Just as the problem of an ad hominem attack detracts from the centrality of a point to be made, and instead focuses one’s attention upon an issue which may or may not have any relevance at all upon the original proposition; similarly, to unduly focus upon workplace issues such as harassment, hostile work environment, unfair treatment, mean supervisors, personalities of coworkers, policies which are applied in a discriminatory manner, etc. — all of these issues, while of interest perhaps in another context, forum or jurisdiction, deflects the central and substantive focus of what is necessary in order to obtain an approval for a Federal Disability Retirement application from the Office of Personnel Management.

Moreover, such focus upon peripheral issues may actually defeat a FERS or CSRS Disability Retirement application, by pointing out the “red flag” of what is termed a “situational disability” (those disabilities which can be reasonably said to confine themselves within the context of a specific work environment).  Treat the preparation, formulation and filing of a Federal Disability Retirement application before the Office of Personnel Management as one’s opportunity for 15 minutes of fame — within that short time span, make the best of it, and don’t meander into areas of irrelevancies.

Sincerely,

Robert R. McGill, Esquire

Federal and Postal Disability Retirement: If all Roads Lead to …

If all roads lead to Point A, then it is obviously Point A which is of importance; the multiple roads which lead to it, while supportive and secondarily of importance, it is that critical point which must be taken care of.  This principle is important to keep in mind in preparing a Federal Disability Retirement application under FERS or CSRS.  What is the critical “Point A” of the process?  What is that essential centrality around which everything else coalesces and points back to?  That which is determined to be the foundational center of any process is that which must be thoughtfully formulated and constructed. 

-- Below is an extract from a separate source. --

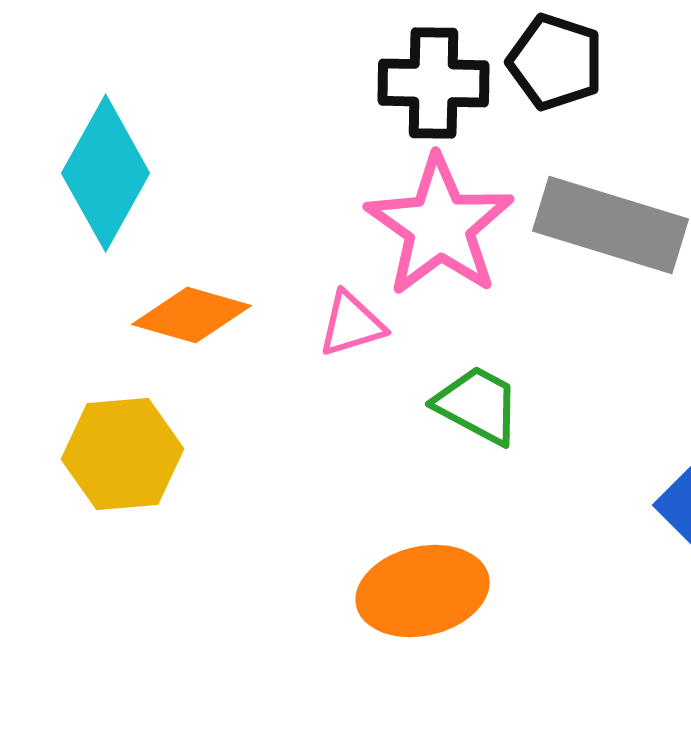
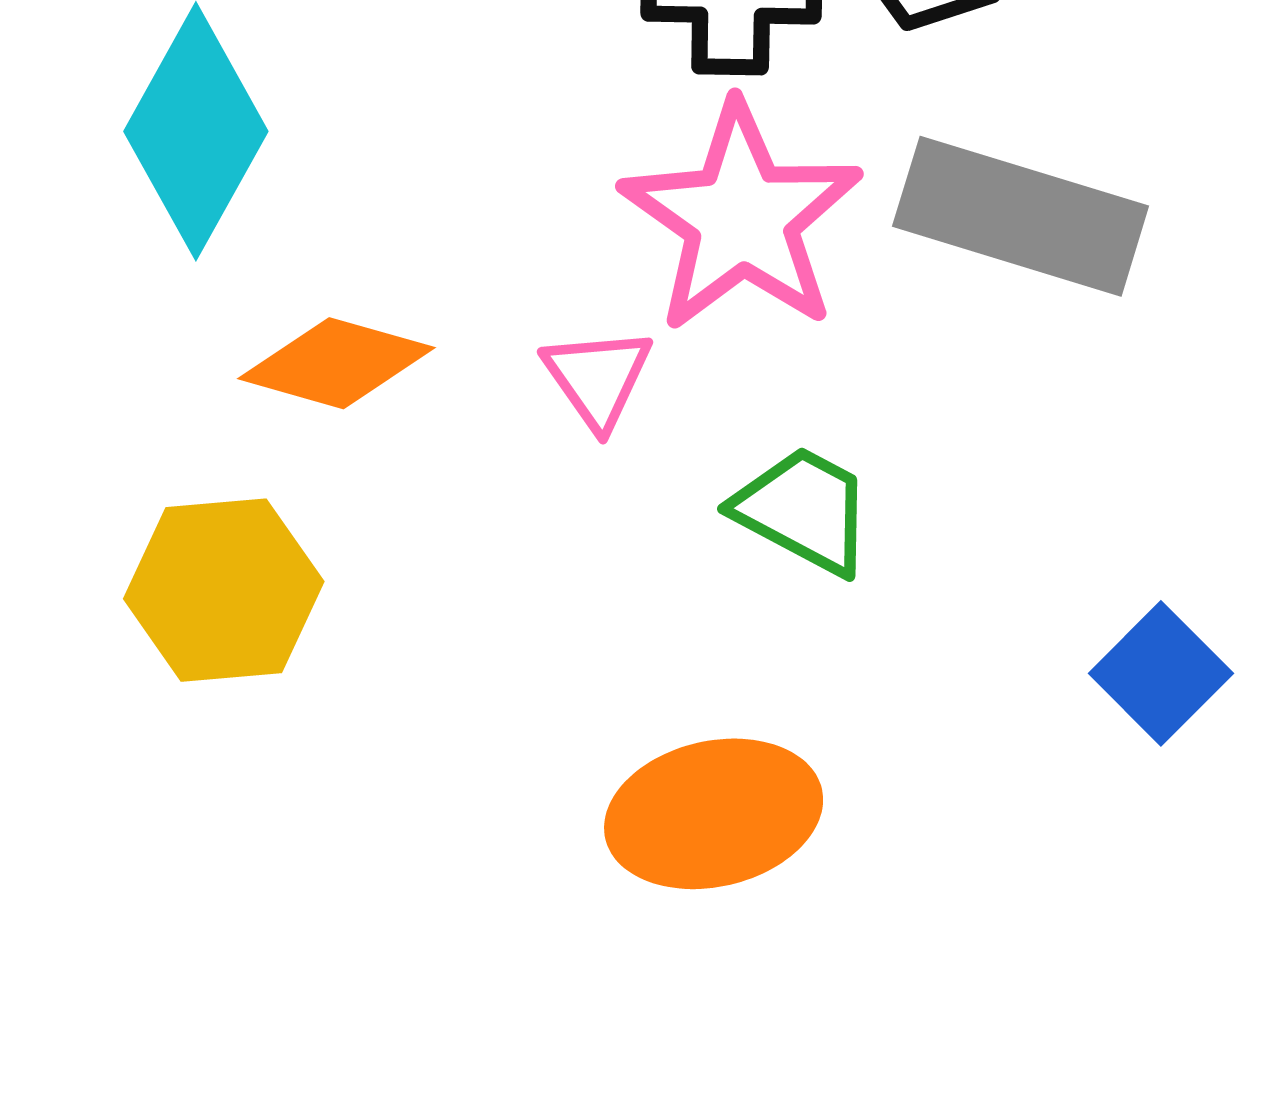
pink triangle: (352, 324) -> (598, 378), turned -48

In a Federal Disability Retirement case, for Federal and Postal workers under FERS & CSRS, that critical “Point A” is the Standard Form 3112A — the Applicant’s Statement of Disability.  Think about it for a moment.  That is the form — and the opportunity — to discuss the medical conditions; how the medical conditions impact one’s inability to perform one or more of the essential elements of one’s job; whether or not your medical condition can be accommodated, etc.  What is the relevance of a medical report?  Its relevance surfaces only when it is explained in relation to one’s job.  What is the relevance of a job description?  Its relevance emerges only in relation to the explained medical condition.  What is the relevance of how a medical condition impacts one’s life outside of work?  Its relevance becomes apparent only in relation to its pervasiveness and described impact.  All of these issues become relevant because they point back to Point A — the Applicant’s Statement of Disability.